Trump, Pezeshkian Memorandum With Iran Raises Questions Over U.S. War-Ending Deal
A new memorandum of understanding between the United States and Iran, reportedly signed separately by Donald Trump and Iranian President Masoud Pezeshkian, is being described as a step toward ending the war between the two countries. The unusual signing process and sparse public details leave diplomats, regional powers and military planners guessing what concessions and guarantees are actually on the table.
The announcement that the United States and Iran have separately signed a memorandum of understanding aimed at ending their war marks a potential inflection point in one of the most volatile rivalries in the Middle East—while raising as many questions as it answers. Iranian Foreign Ministry officials said on 18 June that the MoU had officially entered into force, with representatives from both sides signing the document.
According to accounts circulating from political channels close to the negotiations, former President Donald Trump signed a paper copy of the agreement in Versailles, while Iranian President Masoud Pezeshkian did so inside Iran. An earlier version had reportedly been approved electronically by U.S. Senator J.D. Vance and Iranian parliament speaker Mohammad Bagher Ghalibaf. The United States has not yet publicly released the text, and key terms, enforcement mechanisms and timelines remain undisclosed.
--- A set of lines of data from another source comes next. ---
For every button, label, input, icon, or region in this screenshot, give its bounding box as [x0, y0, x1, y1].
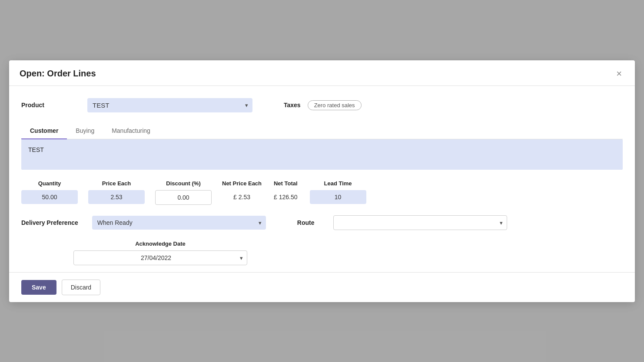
modal-overlay: Open: Order Lines × Product TEST ▾ Taxes…	[0, 0, 644, 362]
lead-time-label: Lead Time	[324, 180, 352, 187]
modal-footer: Save Discard	[9, 272, 635, 302]
route-label: Route	[297, 219, 315, 226]
tabs-section: Customer Buying Manufacturing TEST	[21, 123, 623, 170]
product-label: Product	[21, 102, 73, 109]
net-total-value: £ 126.50	[272, 190, 299, 204]
lead-time-col: Lead Time	[310, 180, 366, 204]
discard-button[interactable]: Discard	[62, 280, 100, 295]
acknowledge-date-input[interactable]	[73, 250, 247, 265]
delivery-preference-select[interactable]: When Ready Fixed Date As Soon As Possibl…	[92, 216, 266, 230]
tab-customer-value: TEST	[28, 146, 44, 153]
order-lines-modal: Open: Order Lines × Product TEST ▾ Taxes…	[9, 60, 635, 302]
taxes-badge: Zero rated sales	[308, 100, 362, 110]
tab-buying[interactable]: Buying	[67, 123, 103, 139]
price-each-input[interactable]	[88, 190, 145, 204]
modal-header: Open: Order Lines ×	[9, 60, 635, 86]
modal-body: Product TEST ▾ Taxes Zero rated sales Cu…	[9, 86, 635, 272]
price-each-label: Price Each	[102, 180, 131, 187]
modal-title: Open: Order Lines	[20, 69, 96, 79]
acknowledge-label: Acknowledge Date	[73, 240, 247, 247]
net-price-each-col: Net Price Each £ 2.53	[222, 180, 262, 204]
close-button[interactable]: ×	[614, 68, 624, 79]
net-total-label: Net Total	[274, 180, 298, 187]
discount-input[interactable]	[155, 190, 212, 205]
tabs-row: Customer Buying Manufacturing	[21, 123, 623, 139]
acknowledge-section: Acknowledge Date ▾	[73, 240, 623, 265]
taxes-label: Taxes	[284, 102, 301, 109]
product-taxes-row: Product TEST ▾ Taxes Zero rated sales	[21, 98, 623, 112]
delivery-select-wrapper: When Ready Fixed Date As Soon As Possibl…	[92, 216, 266, 230]
quantity-label: Quantity	[38, 180, 61, 187]
delivery-preference-label: Delivery Preference	[21, 219, 78, 226]
price-each-col: Price Each	[88, 180, 145, 204]
acknowledge-date-wrapper: ▾	[73, 250, 247, 265]
save-button[interactable]: Save	[21, 280, 56, 295]
delivery-row: Delivery Preference When Ready Fixed Dat…	[21, 215, 623, 230]
route-select-wrapper: ▾	[333, 215, 507, 230]
quantity-col: Quantity	[21, 180, 78, 204]
product-select[interactable]: TEST	[87, 98, 252, 112]
net-price-each-value: £ 2.53	[232, 190, 252, 204]
taxes-section: Taxes Zero rated sales	[284, 100, 362, 110]
lead-time-input[interactable]	[310, 190, 366, 204]
tab-customer[interactable]: Customer	[21, 123, 67, 139]
tab-manufacturing[interactable]: Manufacturing	[103, 123, 159, 139]
discount-col: Discount (%)	[155, 180, 212, 205]
net-total-col: Net Total £ 126.50	[272, 180, 299, 204]
product-select-wrapper: TEST ▾	[87, 98, 252, 112]
tab-content-customer: TEST	[21, 139, 623, 170]
fields-grid: Quantity Price Each Discount (%) Net Pri…	[21, 180, 623, 205]
quantity-input[interactable]	[21, 190, 78, 204]
net-price-each-label: Net Price Each	[222, 180, 262, 187]
discount-label: Discount (%)	[166, 180, 200, 187]
route-select[interactable]	[333, 215, 507, 230]
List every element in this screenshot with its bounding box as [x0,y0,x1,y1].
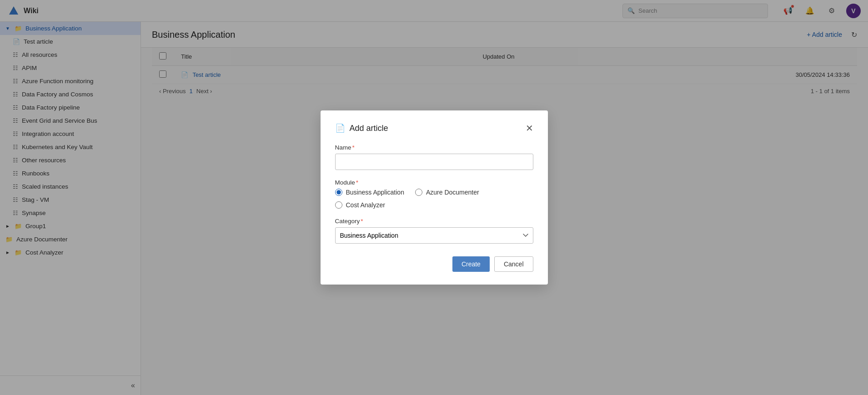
add-article-modal: 📄 Add article ✕ Name* Module* Business A… [321,110,548,285]
module-option-cost-analyzer[interactable]: Cost Analyzer [335,201,385,209]
category-select[interactable]: Business Application [335,227,533,244]
cancel-button[interactable]: Cancel [494,256,533,272]
category-field-group: Category* Business Application [335,218,533,244]
modal-overlay[interactable]: 📄 Add article ✕ Name* Module* Business A… [0,0,868,395]
module-option-business-application[interactable]: Business Application [335,189,404,196]
module-option-azure-documenter[interactable]: Azure Documenter [415,189,479,196]
module-radio-cost-analyzer[interactable] [335,201,342,209]
module-radio-azure-documenter[interactable] [415,189,422,196]
name-field-group: Name* [335,144,533,170]
modal-close-button[interactable]: ✕ [526,124,533,133]
create-button[interactable]: Create [452,256,490,272]
module-radio-business-application[interactable] [335,189,342,196]
module-radio-group: Business Application Azure Documenter Co… [335,189,533,209]
modal-title: 📄 Add article [335,123,388,133]
category-label: Category* [335,218,533,225]
modal-header: 📄 Add article ✕ [335,123,533,133]
module-required: * [356,179,358,186]
modal-footer: Create Cancel [335,256,533,272]
name-required: * [352,144,355,151]
name-input[interactable] [335,154,533,170]
category-required: * [361,218,363,225]
module-label: Module* [335,179,533,186]
document-icon: 📄 [335,123,345,133]
name-label: Name* [335,144,533,151]
module-field-group: Module* Business Application Azure Docum… [335,179,533,209]
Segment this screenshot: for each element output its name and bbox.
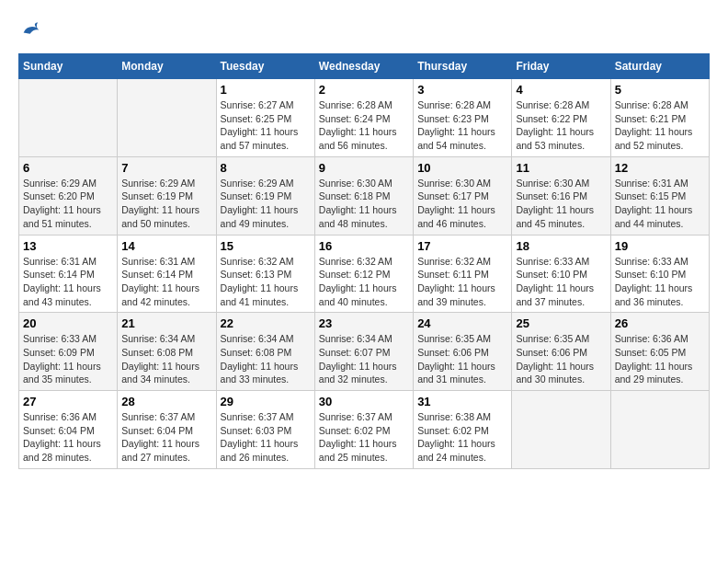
calendar-cell: 23 Sunrise: 6:34 AMSunset: 6:07 PMDaylig… bbox=[314, 313, 413, 391]
cell-info: Sunrise: 6:34 AMSunset: 6:08 PMDaylight:… bbox=[221, 333, 299, 385]
calendar-cell: 15 Sunrise: 6:32 AMSunset: 6:13 PMDaylig… bbox=[216, 235, 314, 313]
day-number: 19 bbox=[615, 239, 705, 253]
day-number: 29 bbox=[221, 395, 311, 408]
calendar-cell: 2 Sunrise: 6:28 AMSunset: 6:24 PMDayligh… bbox=[314, 79, 413, 157]
calendar-cell: 19 Sunrise: 6:33 AMSunset: 6:10 PMDaylig… bbox=[610, 235, 709, 313]
day-number: 18 bbox=[516, 239, 606, 253]
day-number: 5 bbox=[615, 83, 705, 97]
day-number: 23 bbox=[319, 316, 409, 330]
calendar-cell: 1 Sunrise: 6:27 AMSunset: 6:25 PMDayligh… bbox=[216, 79, 314, 157]
weekday-header: Sunday bbox=[19, 54, 118, 79]
cell-info: Sunrise: 6:28 AMSunset: 6:23 PMDaylight:… bbox=[417, 99, 495, 151]
cell-info: Sunrise: 6:33 AMSunset: 6:10 PMDaylight:… bbox=[615, 256, 693, 307]
calendar-cell: 13 Sunrise: 6:31 AMSunset: 6:14 PMDaylig… bbox=[19, 235, 118, 313]
calendar-cell: 24 Sunrise: 6:35 AMSunset: 6:06 PMDaylig… bbox=[414, 313, 512, 391]
calendar-cell: 17 Sunrise: 6:32 AMSunset: 6:11 PMDaylig… bbox=[414, 235, 512, 313]
cell-info: Sunrise: 6:28 AMSunset: 6:24 PMDaylight:… bbox=[319, 99, 397, 151]
calendar-cell: 10 Sunrise: 6:30 AMSunset: 6:17 PMDaylig… bbox=[414, 156, 512, 235]
weekday-row: SundayMondayTuesdayWednesdayThursdayFrid… bbox=[19, 54, 710, 79]
calendar-week-row: 1 Sunrise: 6:27 AMSunset: 6:25 PMDayligh… bbox=[19, 79, 710, 157]
cell-info: Sunrise: 6:28 AMSunset: 6:22 PMDaylight:… bbox=[516, 99, 594, 151]
cell-info: Sunrise: 6:33 AMSunset: 6:09 PMDaylight:… bbox=[23, 333, 101, 385]
cell-info: Sunrise: 6:30 AMSunset: 6:16 PMDaylight:… bbox=[516, 178, 594, 229]
cell-info: Sunrise: 6:37 AMSunset: 6:03 PMDaylight:… bbox=[221, 411, 299, 463]
calendar-header: SundayMondayTuesdayWednesdayThursdayFrid… bbox=[19, 54, 710, 79]
calendar-cell: 21 Sunrise: 6:34 AMSunset: 6:08 PMDaylig… bbox=[118, 313, 216, 391]
day-number: 16 bbox=[319, 239, 409, 253]
cell-info: Sunrise: 6:28 AMSunset: 6:21 PMDaylight:… bbox=[615, 99, 693, 151]
weekday-header: Wednesday bbox=[314, 54, 413, 79]
calendar-cell: 18 Sunrise: 6:33 AMSunset: 6:10 PMDaylig… bbox=[512, 235, 610, 313]
calendar-cell bbox=[19, 79, 118, 157]
calendar-cell: 12 Sunrise: 6:31 AMSunset: 6:15 PMDaylig… bbox=[610, 156, 709, 235]
calendar-cell: 3 Sunrise: 6:28 AMSunset: 6:23 PMDayligh… bbox=[414, 79, 512, 157]
day-number: 25 bbox=[516, 316, 606, 330]
day-number: 4 bbox=[516, 83, 606, 97]
cell-info: Sunrise: 6:32 AMSunset: 6:11 PMDaylight:… bbox=[417, 256, 495, 307]
day-number: 27 bbox=[23, 395, 113, 408]
cell-info: Sunrise: 6:37 AMSunset: 6:04 PMDaylight:… bbox=[121, 411, 199, 463]
calendar-cell: 11 Sunrise: 6:30 AMSunset: 6:16 PMDaylig… bbox=[512, 156, 610, 235]
calendar-cell: 30 Sunrise: 6:37 AMSunset: 6:02 PMDaylig… bbox=[314, 391, 413, 469]
calendar-cell: 4 Sunrise: 6:28 AMSunset: 6:22 PMDayligh… bbox=[512, 79, 610, 157]
cell-info: Sunrise: 6:32 AMSunset: 6:13 PMDaylight:… bbox=[221, 256, 299, 307]
weekday-header: Thursday bbox=[414, 54, 512, 79]
cell-info: Sunrise: 6:38 AMSunset: 6:02 PMDaylight:… bbox=[417, 411, 495, 463]
day-number: 11 bbox=[516, 161, 606, 175]
day-number: 13 bbox=[23, 239, 113, 253]
calendar-cell: 22 Sunrise: 6:34 AMSunset: 6:08 PMDaylig… bbox=[216, 313, 314, 391]
calendar-cell: 28 Sunrise: 6:37 AMSunset: 6:04 PMDaylig… bbox=[118, 391, 216, 469]
day-number: 7 bbox=[121, 161, 211, 175]
calendar-week-row: 13 Sunrise: 6:31 AMSunset: 6:14 PMDaylig… bbox=[19, 235, 710, 313]
calendar-cell: 31 Sunrise: 6:38 AMSunset: 6:02 PMDaylig… bbox=[414, 391, 512, 469]
day-number: 14 bbox=[121, 239, 211, 253]
cell-info: Sunrise: 6:30 AMSunset: 6:18 PMDaylight:… bbox=[319, 178, 397, 229]
calendar-cell: 16 Sunrise: 6:32 AMSunset: 6:12 PMDaylig… bbox=[314, 235, 413, 313]
calendar-cell: 6 Sunrise: 6:29 AMSunset: 6:20 PMDayligh… bbox=[19, 156, 118, 235]
day-number: 8 bbox=[221, 161, 311, 175]
day-number: 1 bbox=[221, 83, 311, 97]
calendar-cell: 7 Sunrise: 6:29 AMSunset: 6:19 PMDayligh… bbox=[118, 156, 216, 235]
cell-info: Sunrise: 6:37 AMSunset: 6:02 PMDaylight:… bbox=[319, 411, 397, 463]
calendar-cell: 26 Sunrise: 6:36 AMSunset: 6:05 PMDaylig… bbox=[610, 313, 709, 391]
calendar-cell: 20 Sunrise: 6:33 AMSunset: 6:09 PMDaylig… bbox=[19, 313, 118, 391]
calendar-cell: 9 Sunrise: 6:30 AMSunset: 6:18 PMDayligh… bbox=[314, 156, 413, 235]
day-number: 15 bbox=[221, 239, 311, 253]
day-number: 17 bbox=[417, 239, 507, 253]
calendar-table: SundayMondayTuesdayWednesdayThursdayFrid… bbox=[18, 53, 710, 469]
day-number: 21 bbox=[121, 316, 211, 330]
cell-info: Sunrise: 6:31 AMSunset: 6:14 PMDaylight:… bbox=[121, 256, 199, 307]
day-number: 3 bbox=[417, 83, 507, 97]
day-number: 10 bbox=[417, 161, 507, 175]
cell-info: Sunrise: 6:33 AMSunset: 6:10 PMDaylight:… bbox=[516, 256, 594, 307]
calendar-cell bbox=[610, 391, 709, 469]
cell-info: Sunrise: 6:31 AMSunset: 6:15 PMDaylight:… bbox=[615, 178, 693, 229]
cell-info: Sunrise: 6:36 AMSunset: 6:04 PMDaylight:… bbox=[23, 411, 101, 463]
day-number: 9 bbox=[319, 161, 409, 175]
cell-info: Sunrise: 6:29 AMSunset: 6:19 PMDaylight:… bbox=[221, 178, 299, 229]
calendar-body: 1 Sunrise: 6:27 AMSunset: 6:25 PMDayligh… bbox=[19, 79, 710, 469]
cell-info: Sunrise: 6:29 AMSunset: 6:19 PMDaylight:… bbox=[121, 178, 199, 229]
weekday-header: Tuesday bbox=[216, 54, 314, 79]
cell-info: Sunrise: 6:32 AMSunset: 6:12 PMDaylight:… bbox=[319, 256, 397, 307]
calendar-week-row: 6 Sunrise: 6:29 AMSunset: 6:20 PMDayligh… bbox=[19, 156, 710, 235]
cell-info: Sunrise: 6:27 AMSunset: 6:25 PMDaylight:… bbox=[221, 99, 299, 151]
day-number: 24 bbox=[417, 316, 507, 330]
calendar-cell: 5 Sunrise: 6:28 AMSunset: 6:21 PMDayligh… bbox=[610, 79, 709, 157]
page-header bbox=[18, 18, 710, 44]
calendar-cell: 27 Sunrise: 6:36 AMSunset: 6:04 PMDaylig… bbox=[19, 391, 118, 469]
calendar-cell: 14 Sunrise: 6:31 AMSunset: 6:14 PMDaylig… bbox=[118, 235, 216, 313]
cell-info: Sunrise: 6:29 AMSunset: 6:20 PMDaylight:… bbox=[23, 178, 101, 229]
cell-info: Sunrise: 6:35 AMSunset: 6:06 PMDaylight:… bbox=[516, 333, 594, 385]
calendar-cell: 8 Sunrise: 6:29 AMSunset: 6:19 PMDayligh… bbox=[216, 156, 314, 235]
calendar-cell bbox=[512, 391, 610, 469]
day-number: 22 bbox=[221, 316, 311, 330]
weekday-header: Monday bbox=[118, 54, 216, 79]
day-number: 20 bbox=[23, 316, 113, 330]
calendar-cell: 29 Sunrise: 6:37 AMSunset: 6:03 PMDaylig… bbox=[216, 391, 314, 469]
cell-info: Sunrise: 6:35 AMSunset: 6:06 PMDaylight:… bbox=[417, 333, 495, 385]
weekday-header: Friday bbox=[512, 54, 610, 79]
day-number: 12 bbox=[615, 161, 705, 175]
day-number: 6 bbox=[23, 161, 113, 175]
calendar-cell bbox=[118, 79, 216, 157]
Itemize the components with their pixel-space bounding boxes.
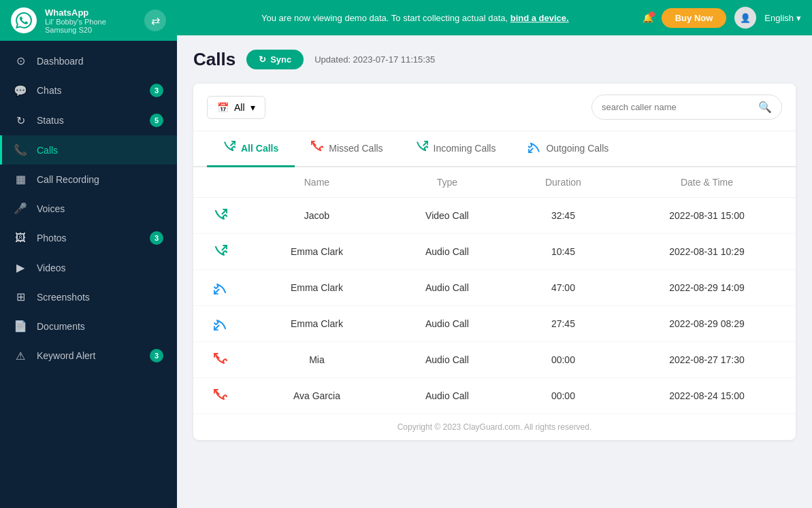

What is clear from Iranian statements is that Tehran views the memorandum as a formal step toward terminating a state of armed conflict, or at minimum halting direct hostilities. For Iranian officials, presenting the MoU as “entering into force” allows them to claim a diplomatic win at home after years of sanctions, covert exchanges and occasional open strikes involving U.S. forces and Iranian-linked assets across the region.
For ordinary Iranians and Americans—including troops deployed across the Gulf, Iraq and Syria—the stakes are immediate. A credible move toward de-escalation could eventually reduce the risk of missile and drone exchanges, attacks on bases, and harassment of shipping in and around the Strait of Hormuz. Families of service members on both sides, as well as civilians living near potential flashpoints, have lived with the possibility that a miscalculation could drag them into a wider regional war.
Strategically, any agreement that genuinely lowers the temperature between Washington and Tehran will ripple far beyond bilateral ties. Gulf monarchies, Israel, Turkey and European allies all have security and energy policies built on assumptions about how far U.S.-Iran tensions can flare. A shift toward formal understandings could change Iran’s calculus on its nuclear program, its support for armed groups from Lebanon to Yemen, and its approach to maritime security in the Gulf. For Washington, it could open space to refocus military resources and diplomatic capital on other theaters, from the Indo-Pacific to Europe.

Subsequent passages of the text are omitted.